01 May 2008

Rousseau and the Savages - Fifth (last the 6th was written before my computer crashed and I can't find it)

Rousseau and the Savages
In Discourse on the Origin and Foundation of Inequality Among Men Jean-Jacques Rousseau makes broad generalizations about the culture, or lack of one, of 'savages.' He refers to them as just coming into the frameworks of a society. He says that they have reached the point where they mutually value one another but every misstep is an outrage and invokes brutality. How might Rousseau have written differently if he had had a broader knowledge of the culture of these so called savages? Would he have made different conclusions about the nature of man? Or would he have come to the same conclusions? Rousseau refers to the savages lack of complex language, because their needs from language were so simple. He says that they have “crude and imperfect” languages like the historical man that he describes at length in the Discourse. If Rousseau had had a more accurate knowledge of the savage's society, then he would have had different things to say about the savages, but his fundamental essence of his work would have remained the same.

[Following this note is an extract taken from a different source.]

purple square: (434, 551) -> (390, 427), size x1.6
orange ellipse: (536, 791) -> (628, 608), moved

The many tribes of Native Americans in the United States are excellent examples of 'savages' not being exactly what Rousseau had imagined when he wrote about them in passing. These societies were far more advanced than he gave them credit for. The Cherokee Nation is an example of this sort of advanced society; while they might not have had a written syllabary until the early 1800s, they had a spoken language and history for many generations. They were not savages that merely survived. They were a synthesized society with advanced art and language. The Cherokee society has very developed art practices from basket weaving to specific dancing rituals . While Rousseau does make the distinction that others use the savages as an example for man's cruel basic nature, and he refutes this by saying that those societies have already come quite far from the natural state of man. However, the cruelty of Native Americans pales in comparison to the cruelty wrought upon them by the United States government when they forced them on to reservations.

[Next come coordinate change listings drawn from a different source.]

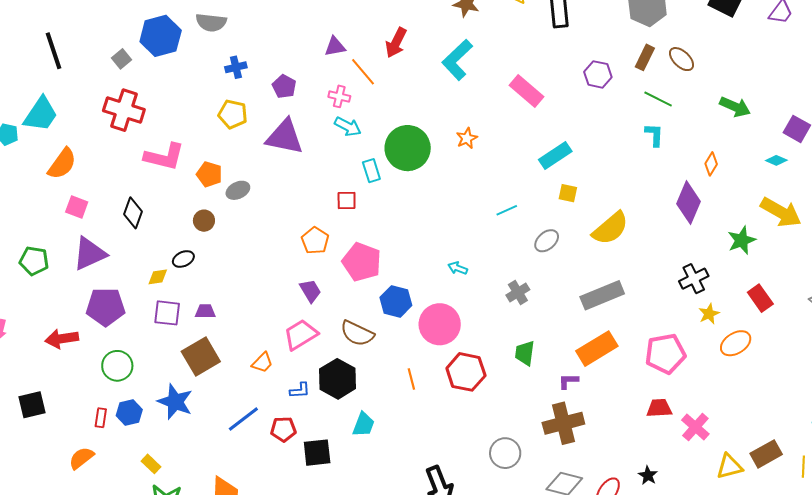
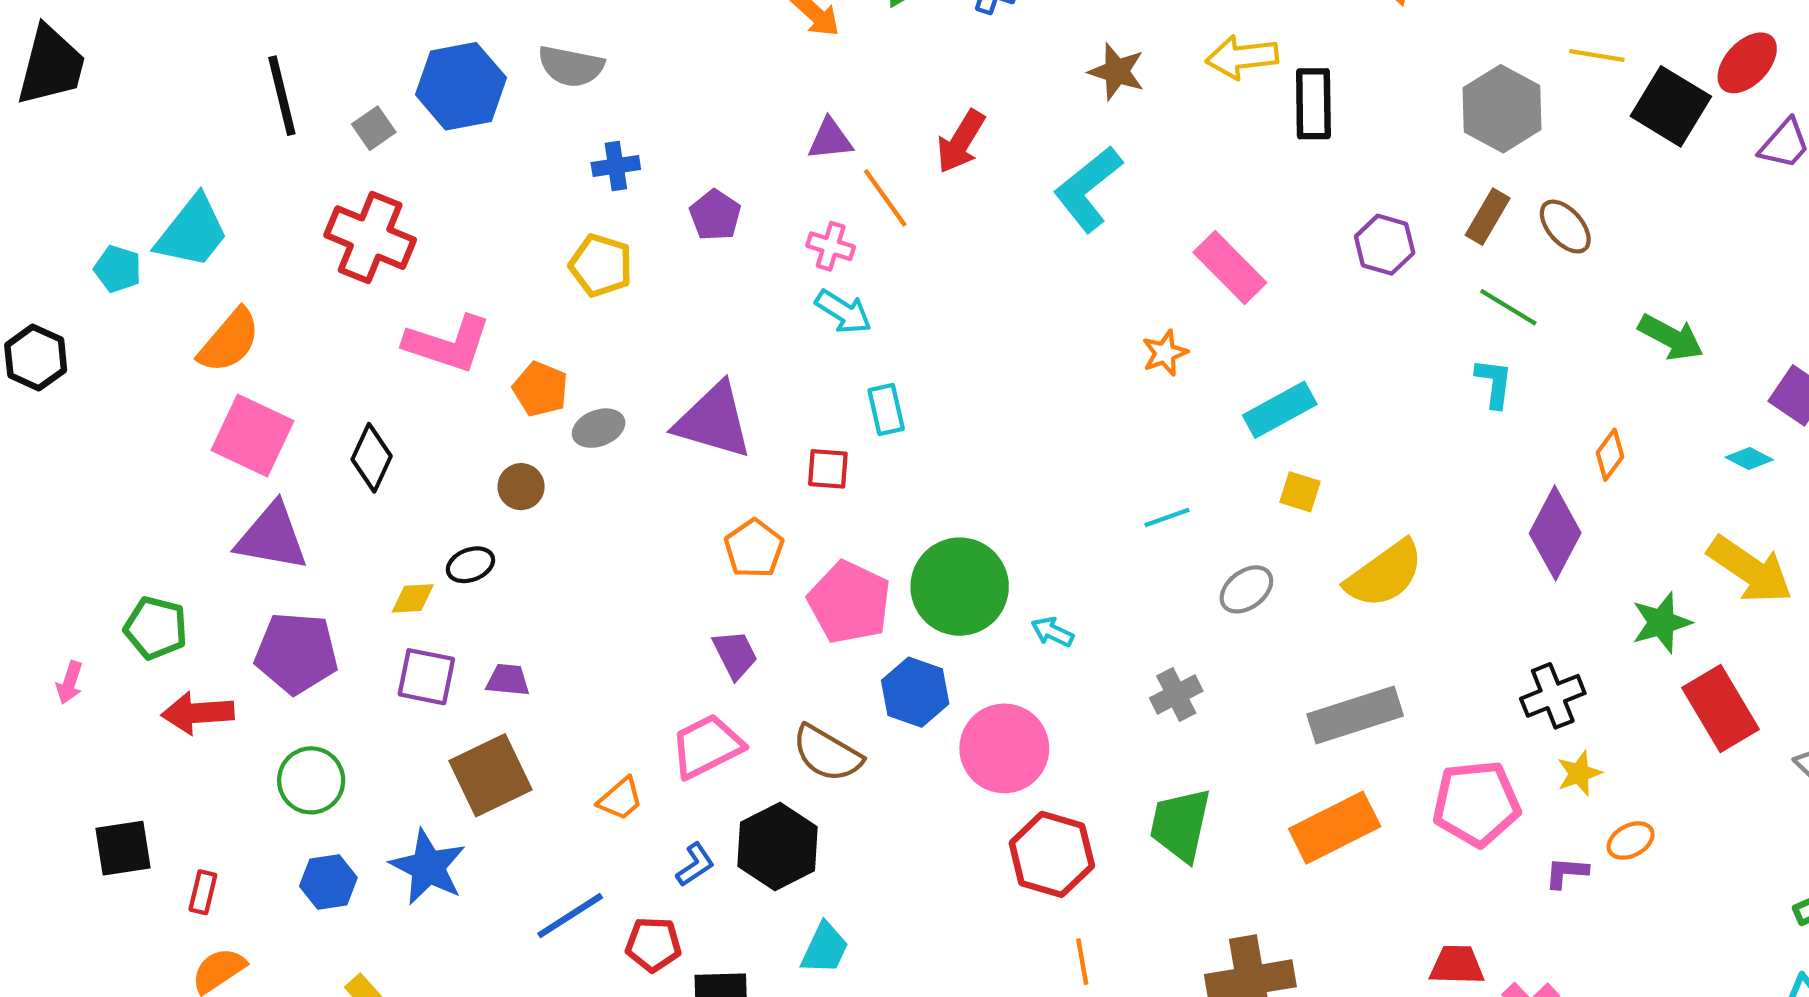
black line: (54, 51) -> (282, 96), moved
purple triangle: (285, 137) -> (714, 421), moved
orange star: (467, 138) -> (1165, 353), moved
green circle: (408, 148) -> (960, 587), moved
pink square: (77, 207) -> (252, 436), size x1.6
purple triangle: (90, 254) -> (272, 537), turned 30
green pentagon: (34, 261) -> (156, 628), moved
red rectangle: (760, 298) -> (1720, 709), moved, size x1.4
orange ellipse: (736, 343) -> (1631, 841), size x0.7
green trapezoid: (525, 353) -> (1180, 825), size x1.4
pink pentagon: (665, 354) -> (1476, 803), moved
orange line: (411, 379) -> (1082, 962), moved
purple L-shape: (568, 381) -> (1566, 872), moved
blue L-shape: (300, 390) -> (695, 865), turned -35
red rectangle: (101, 418) -> (203, 892), moved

There have been misconceptions, in societies derived from European conquests, about Native Americans, as well as other 'savage' people's, cultures ever since Europeans started exploring and finding peoples that had different kinds of societies from their 'normal' idea of society. The Native Americans in the United States are no exception; they have been framed as dangerous because they were different. They didn't live in the same way as Europeans so they must have been violent and unsophisticated savages. These 'savages' actually lived in a much more peaceful way than Europeans have for most of their history. They have had territorial wars, but it is unknown to me if they have had nearly as many bloody revolutions.
I believe that Rousseau would have stood by his conclusions because of evidence that Native Americans were more civilized than he gave them credit for being. If the 'savages' were in fact more civilized than a man in Rousseau's idea of society that would further prove his point. His point being: going into society is a movement towards inequality, and that man has a more natural state of being equal. The Native Americans would have helped Rousseau show that the society that he lived in was farther away from the natural state of man because of their comparatively less unequal way of doing things. Rousseau was trying to prove that man is naturally compassionate and solitary, while the Native Americans would not have helped his ideas that humans are by nature solitary. They do help him prove that humans in his society are more cruel than those in 'savage' and less civil cultures.




References:
Wooton, David. Modern Political Thought: Readings from Machiavelli to Nietzsche. Indianapolis/Cambridge: Hackett Publishing Company, Inc.: 1996.